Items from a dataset
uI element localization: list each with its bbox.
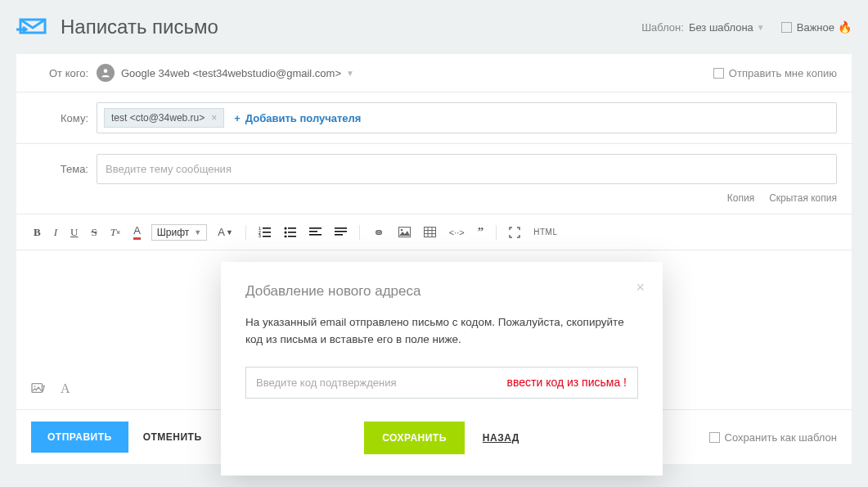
code-button[interactable]: <··> bbox=[447, 226, 467, 239]
fullscreen-button[interactable] bbox=[506, 225, 523, 240]
to-row: Кому: test <cto@34web.ru> × + Добавить п… bbox=[16, 92, 852, 144]
important-toggle[interactable]: Важное 🔥 bbox=[781, 20, 852, 34]
svg-rect-2 bbox=[263, 228, 271, 229]
chevron-down-icon: ▼ bbox=[346, 69, 354, 78]
cc-button[interactable]: Копия bbox=[727, 192, 754, 204]
subject-input[interactable] bbox=[97, 154, 837, 184]
svg-rect-8 bbox=[288, 228, 296, 229]
align-button[interactable] bbox=[307, 225, 324, 239]
font-size-button[interactable]: A▼ bbox=[215, 224, 236, 240]
close-icon[interactable]: × bbox=[211, 112, 217, 124]
svg-point-7 bbox=[284, 228, 286, 230]
recipient-chip-label: test <cto@34web.ru> bbox=[111, 112, 205, 124]
image-button[interactable] bbox=[396, 225, 413, 239]
close-icon[interactable]: × bbox=[636, 280, 645, 295]
editor-toolbar: B I U S T× A Шрифт ▼ A▼ 123 bbox=[16, 214, 852, 250]
flame-icon: 🔥 bbox=[838, 20, 852, 34]
cc-bcc-row: Копия Скрытая копия bbox=[16, 189, 852, 214]
confirmation-code-input[interactable] bbox=[245, 367, 638, 399]
from-value: Google 34web <test34webstudio@gmail.com> bbox=[121, 67, 341, 79]
page-title: Написать письмо bbox=[61, 16, 641, 38]
svg-rect-13 bbox=[309, 228, 322, 229]
template-label: Шаблон: bbox=[641, 21, 684, 34]
font-family-label: Шрифт bbox=[157, 227, 189, 238]
add-recipient-label: Добавить получателя bbox=[245, 112, 362, 124]
svg-rect-16 bbox=[335, 228, 347, 229]
checkbox-icon bbox=[781, 22, 792, 33]
cancel-button[interactable]: ОТМЕНИТЬ bbox=[143, 431, 202, 443]
checkbox-icon bbox=[709, 432, 720, 443]
underline-button[interactable]: U bbox=[68, 224, 80, 241]
attach-file-icon[interactable] bbox=[31, 381, 46, 398]
svg-rect-26 bbox=[32, 384, 42, 393]
font-family-select[interactable]: Шрифт ▼ bbox=[151, 224, 207, 241]
link-button[interactable] bbox=[370, 227, 388, 238]
clear-format-button[interactable]: T× bbox=[108, 224, 124, 241]
svg-point-11 bbox=[284, 236, 286, 238]
text-color-button[interactable]: A bbox=[131, 223, 143, 241]
svg-rect-17 bbox=[335, 231, 347, 232]
svg-point-9 bbox=[284, 232, 286, 234]
modal-message: На указанный email отправлено письмо с к… bbox=[245, 314, 638, 349]
bcc-button[interactable]: Скрытая копия bbox=[769, 192, 837, 204]
send-me-copy-label: Отправить мне копию bbox=[729, 67, 837, 79]
unordered-list-button[interactable] bbox=[281, 225, 299, 239]
html-source-button[interactable]: HTML bbox=[531, 226, 560, 238]
send-button[interactable]: ОТПРАВИТЬ bbox=[31, 422, 128, 453]
header: Написать письмо Шаблон: Без шаблона ▼ Ва… bbox=[0, 0, 868, 54]
svg-rect-12 bbox=[288, 236, 296, 237]
svg-rect-10 bbox=[288, 232, 296, 233]
table-button[interactable] bbox=[421, 225, 438, 239]
svg-point-20 bbox=[401, 229, 403, 232]
save-as-template-label: Сохранить как шаблон bbox=[725, 431, 837, 444]
svg-rect-15 bbox=[309, 234, 322, 236]
attach-text-icon[interactable]: A bbox=[61, 381, 70, 398]
save-as-template-toggle[interactable]: Сохранить как шаблон bbox=[709, 431, 837, 444]
to-label: Кому: bbox=[31, 112, 88, 124]
from-selector[interactable]: Google 34web <test34webstudio@gmail.com>… bbox=[97, 64, 354, 82]
send-me-copy-toggle[interactable]: Отправить мне копию bbox=[713, 67, 837, 79]
app-logo-icon bbox=[16, 15, 49, 39]
checkbox-icon bbox=[713, 68, 724, 79]
add-address-modal: × Добавление нового адреса На указанный … bbox=[221, 262, 663, 476]
from-label: От кого: bbox=[31, 67, 88, 79]
paragraph-button[interactable] bbox=[332, 225, 349, 239]
plus-icon: + bbox=[234, 112, 241, 124]
to-input-wrap[interactable]: test <cto@34web.ru> × + Добавить получат… bbox=[97, 102, 837, 133]
subject-label: Тема: bbox=[31, 163, 88, 175]
strikethrough-button[interactable]: S bbox=[88, 224, 99, 241]
avatar-icon bbox=[97, 64, 115, 82]
modal-title: Добавление нового адреса bbox=[245, 283, 638, 300]
svg-rect-18 bbox=[335, 234, 343, 236]
quote-button[interactable]: ” bbox=[475, 223, 487, 241]
chevron-down-icon: ▼ bbox=[757, 23, 765, 32]
chevron-down-icon: ▼ bbox=[194, 228, 201, 237]
ordered-list-button[interactable]: 123 bbox=[256, 225, 273, 239]
modal-save-button[interactable]: СОХРАНИТЬ bbox=[364, 422, 465, 454]
italic-button[interactable]: I bbox=[52, 224, 60, 241]
add-recipient-button[interactable]: + Добавить получателя bbox=[234, 112, 361, 124]
svg-point-27 bbox=[34, 386, 36, 387]
svg-rect-21 bbox=[424, 228, 435, 237]
svg-rect-14 bbox=[309, 231, 317, 232]
subject-row: Тема: bbox=[16, 144, 852, 189]
template-selector[interactable]: Шаблон: Без шаблона ▼ bbox=[641, 21, 765, 34]
template-value: Без шаблона bbox=[689, 21, 753, 34]
svg-rect-6 bbox=[263, 236, 271, 237]
bold-button[interactable]: B bbox=[31, 224, 43, 241]
from-row: От кого: Google 34web <test34webstudio@g… bbox=[16, 54, 852, 92]
important-label: Важное bbox=[797, 21, 834, 34]
svg-text:3: 3 bbox=[259, 233, 261, 237]
recipient-chip[interactable]: test <cto@34web.ru> × bbox=[104, 108, 224, 128]
svg-rect-4 bbox=[263, 232, 271, 233]
svg-point-0 bbox=[104, 69, 108, 73]
modal-back-button[interactable]: НАЗАД bbox=[483, 432, 519, 444]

Aim of the exercise: Give every line above again exactly, with no pictures.

Exercise solution:
uI element localization: list each with its bbox.
code-button[interactable]: <··> bbox=[447, 226, 467, 239]
fullscreen-button[interactable] bbox=[506, 225, 523, 240]
to-row: Кому: test <cto@34web.ru> × + Добавить п… bbox=[16, 92, 852, 144]
important-toggle[interactable]: Важное 🔥 bbox=[781, 20, 852, 34]
svg-rect-2 bbox=[263, 228, 271, 229]
chevron-down-icon: ▼ bbox=[346, 69, 354, 78]
cc-button[interactable]: Копия bbox=[727, 192, 754, 204]
subject-input[interactable] bbox=[97, 154, 837, 184]
svg-rect-8 bbox=[288, 228, 296, 229]
align-button[interactable] bbox=[307, 225, 324, 239]
font-size-button[interactable]: A▼ bbox=[215, 224, 236, 240]
close-icon[interactable]: × bbox=[211, 112, 217, 124]
svg-point-7 bbox=[284, 228, 286, 230]
recipient-chip-label: test <cto@34web.ru> bbox=[111, 112, 205, 124]
image-button[interactable] bbox=[396, 225, 413, 239]
close-icon[interactable]: × bbox=[636, 280, 645, 295]
editor-toolbar: B I U S T× A Шрифт ▼ A▼ 123 bbox=[16, 214, 852, 250]
flame-icon: 🔥 bbox=[838, 20, 852, 34]
cc-bcc-row: Копия Скрытая копия bbox=[16, 189, 852, 214]
confirmation-code-input[interactable] bbox=[245, 367, 638, 399]
from-value: Google 34web <test34webstudio@gmail.com> bbox=[121, 67, 341, 79]
page-title: Написать письмо bbox=[61, 16, 641, 38]
svg-rect-13 bbox=[309, 228, 322, 229]
template-label: Шаблон: bbox=[641, 21, 684, 34]
font-family-label: Шрифт bbox=[157, 227, 189, 238]
add-recipient-label: Добавить получателя bbox=[245, 112, 362, 124]
svg-rect-16 bbox=[335, 228, 347, 229]
checkbox-icon bbox=[781, 22, 792, 33]
cancel-button[interactable]: ОТМЕНИТЬ bbox=[143, 431, 202, 443]
checkbox-icon bbox=[709, 432, 720, 443]
underline-button[interactable]: U bbox=[68, 224, 80, 241]
attach-file-icon[interactable] bbox=[31, 381, 46, 398]
svg-rect-26 bbox=[32, 384, 42, 393]
font-family-select[interactable]: Шрифт ▼ bbox=[151, 224, 207, 241]
link-button[interactable] bbox=[370, 227, 388, 238]
clear-format-button[interactable]: T× bbox=[108, 224, 124, 241]
svg-point-11 bbox=[284, 236, 286, 238]
text-color-button[interactable]: A bbox=[131, 223, 143, 241]
svg-rect-17 bbox=[335, 231, 347, 232]
svg-point-9 bbox=[284, 232, 286, 234]
modal-message: На указанный email отправлено письмо с к… bbox=[245, 314, 638, 349]
bcc-button[interactable]: Скрытая копия bbox=[769, 192, 837, 204]
send-me-copy-label: Отправить мне копию bbox=[729, 67, 837, 79]
unordered-list-button[interactable] bbox=[281, 225, 299, 239]
html-source-button[interactable]: HTML bbox=[531, 226, 560, 238]
send-button[interactable]: ОТПРАВИТЬ bbox=[31, 422, 128, 453]
header: Написать письмо Шаблон: Без шаблона ▼ Ва… bbox=[0, 0, 868, 54]
svg-rect-12 bbox=[288, 236, 296, 237]
svg-rect-10 bbox=[288, 232, 296, 233]
table-button[interactable] bbox=[421, 225, 438, 239]
svg-point-20 bbox=[401, 229, 403, 232]
save-as-template-label: Сохранить как шаблон bbox=[725, 431, 837, 444]
svg-rect-15 bbox=[309, 234, 322, 236]
attach-text-icon[interactable]: A bbox=[61, 381, 70, 398]
save-as-template-toggle[interactable]: Сохранить как шаблон bbox=[709, 431, 837, 444]
to-label: Кому: bbox=[31, 112, 88, 124]
from-selector[interactable]: Google 34web <test34webstudio@gmail.com>… bbox=[97, 64, 354, 82]
send-me-copy-toggle[interactable]: Отправить мне копию bbox=[713, 67, 837, 79]
app-logo-icon bbox=[16, 15, 49, 39]
checkbox-icon bbox=[713, 68, 724, 79]
add-address-modal: × Добавление нового адреса На указанный … bbox=[221, 262, 663, 476]
from-label: От кого: bbox=[31, 67, 88, 79]
paragraph-button[interactable] bbox=[332, 225, 349, 239]
plus-icon: + bbox=[234, 112, 241, 124]
to-input-wrap[interactable]: test <cto@34web.ru> × + Добавить получат… bbox=[97, 102, 837, 133]
subject-label: Тема: bbox=[31, 163, 88, 175]
strikethrough-button[interactable]: S bbox=[88, 224, 99, 241]
avatar-icon bbox=[97, 64, 115, 82]
modal-title: Добавление нового адреса bbox=[245, 283, 638, 300]
svg-rect-18 bbox=[335, 234, 343, 236]
quote-button[interactable]: ” bbox=[475, 223, 487, 241]
chevron-down-icon: ▼ bbox=[757, 23, 765, 32]
chevron-down-icon: ▼ bbox=[194, 228, 201, 237]
ordered-list-button[interactable]: 123 bbox=[256, 225, 273, 239]
modal-save-button[interactable]: СОХРАНИТЬ bbox=[364, 422, 465, 454]
italic-button[interactable]: I bbox=[52, 224, 60, 241]
add-recipient-button[interactable]: + Добавить получателя bbox=[234, 112, 361, 124]
svg-point-27 bbox=[34, 386, 36, 387]
svg-rect-21 bbox=[424, 228, 435, 237]
svg-rect-14 bbox=[309, 231, 317, 232]
subject-row: Тема: bbox=[16, 144, 852, 189]
template-selector[interactable]: Шаблон: Без шаблона ▼ bbox=[641, 21, 765, 34]
template-value: Без шаблона bbox=[689, 21, 753, 34]
svg-rect-6 bbox=[263, 236, 271, 237]
bold-button[interactable]: B bbox=[31, 224, 43, 241]
from-row: От кого: Google 34web <test34webstudio@g… bbox=[16, 54, 852, 92]
important-label: Важное bbox=[797, 21, 834, 34]
svg-text:3: 3 bbox=[259, 233, 261, 237]
recipient-chip[interactable]: test <cto@34web.ru> × bbox=[104, 108, 224, 128]
svg-rect-4 bbox=[263, 232, 271, 233]
svg-point-0 bbox=[104, 69, 108, 73]
modal-back-button[interactable]: НАЗАД bbox=[483, 432, 519, 444]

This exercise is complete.